• Material provided:
★ ★ ★

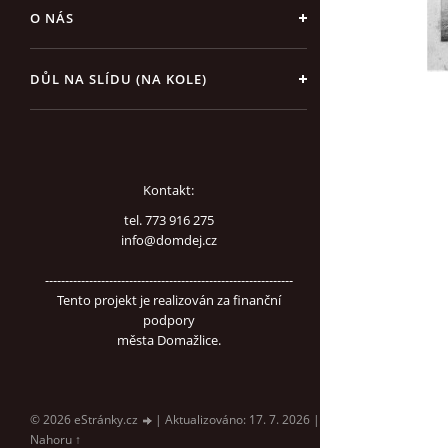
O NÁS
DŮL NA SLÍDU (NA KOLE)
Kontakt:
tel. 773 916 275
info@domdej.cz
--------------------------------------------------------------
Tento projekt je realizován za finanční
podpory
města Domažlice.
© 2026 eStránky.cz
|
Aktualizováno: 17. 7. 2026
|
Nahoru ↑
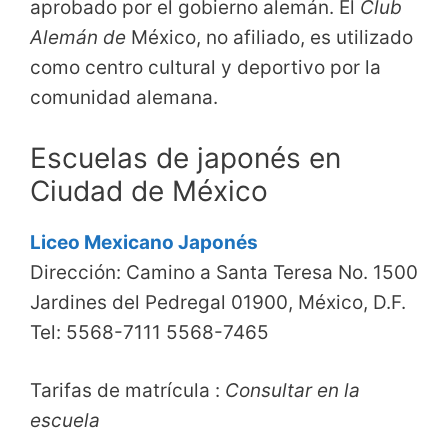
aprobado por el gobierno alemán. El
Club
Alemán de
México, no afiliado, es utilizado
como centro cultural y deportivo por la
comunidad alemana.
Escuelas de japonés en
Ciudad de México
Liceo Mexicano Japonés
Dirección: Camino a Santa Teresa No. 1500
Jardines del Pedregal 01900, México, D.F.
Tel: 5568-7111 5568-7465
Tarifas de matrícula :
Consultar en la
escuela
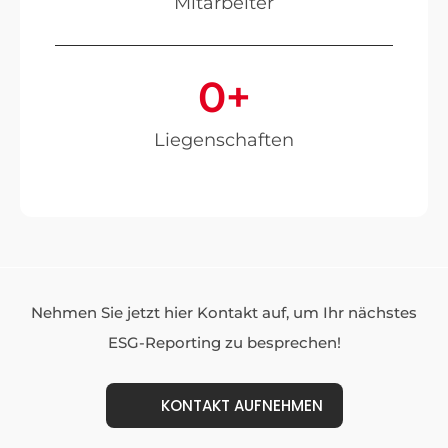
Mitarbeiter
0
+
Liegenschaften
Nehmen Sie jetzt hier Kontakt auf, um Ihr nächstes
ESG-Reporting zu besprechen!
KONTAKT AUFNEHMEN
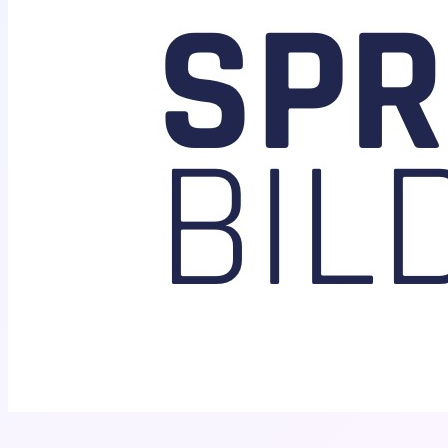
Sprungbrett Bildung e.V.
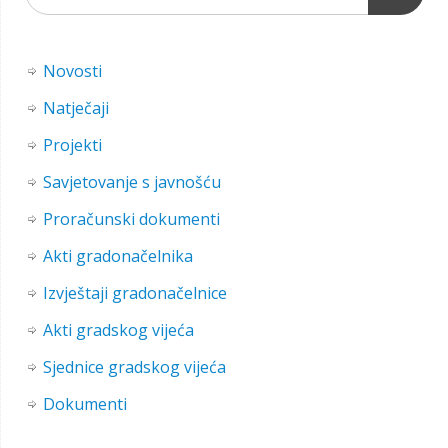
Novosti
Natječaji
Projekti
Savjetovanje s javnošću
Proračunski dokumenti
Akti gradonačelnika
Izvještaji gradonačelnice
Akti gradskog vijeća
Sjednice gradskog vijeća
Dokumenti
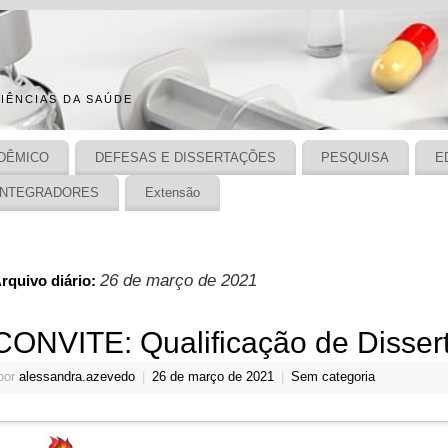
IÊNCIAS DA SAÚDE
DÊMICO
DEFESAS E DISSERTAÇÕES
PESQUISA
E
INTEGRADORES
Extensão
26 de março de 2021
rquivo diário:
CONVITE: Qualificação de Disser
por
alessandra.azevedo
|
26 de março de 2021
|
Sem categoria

★ ★ ★

• Directions for this task: Could the entries above be returned verbatim, with no pictures included?

• Finished exercise:
O NÁS
DŮL NA SLÍDU (NA KOLE)
Kontakt:
tel. 773 916 275
info@domdej.cz
--------------------------------------------------------------
Tento projekt je realizován za finanční
podpory
města Domažlice.
© 2026 eStránky.cz
|
Aktualizováno: 17. 7. 2026
|
Nahoru ↑
aprobado por el gobierno alemán. El
Club
Alemán de
México, no afiliado, es utilizado
como centro cultural y deportivo por la
comunidad alemana.
Escuelas de japonés en
Ciudad de México
Liceo Mexicano Japonés
Dirección: Camino a Santa Teresa No. 1500
Jardines del Pedregal 01900, México, D.F.
Tel: 5568-7111 5568-7465
Tarifas de matrícula :
Consultar en la
escuela
Mitarbeiter
0
+
Liegenschaften
Nehmen Sie jetzt hier Kontakt auf, um Ihr nächstes
ESG-Reporting zu besprechen!
KONTAKT AUFNEHMEN
Sprungbrett Bildung e.V.
Novosti
Natječaji
Projekti
Savjetovanje s javnošću
Proračunski dokumenti
Akti gradonačelnika
Izvještaji gradonačelnice
Akti gradskog vijeća
Sjednice gradskog vijeća
Dokumenti
IÊNCIAS DA SAÚDE
DÊMICO
DEFESAS E DISSERTAÇÕES
PESQUISA
E
INTEGRADORES
Extensão
26 de março de 2021
rquivo diário:
CONVITE: Qualificação de Disser
por
alessandra.azevedo
|
26 de março de 2021
|
Sem categoria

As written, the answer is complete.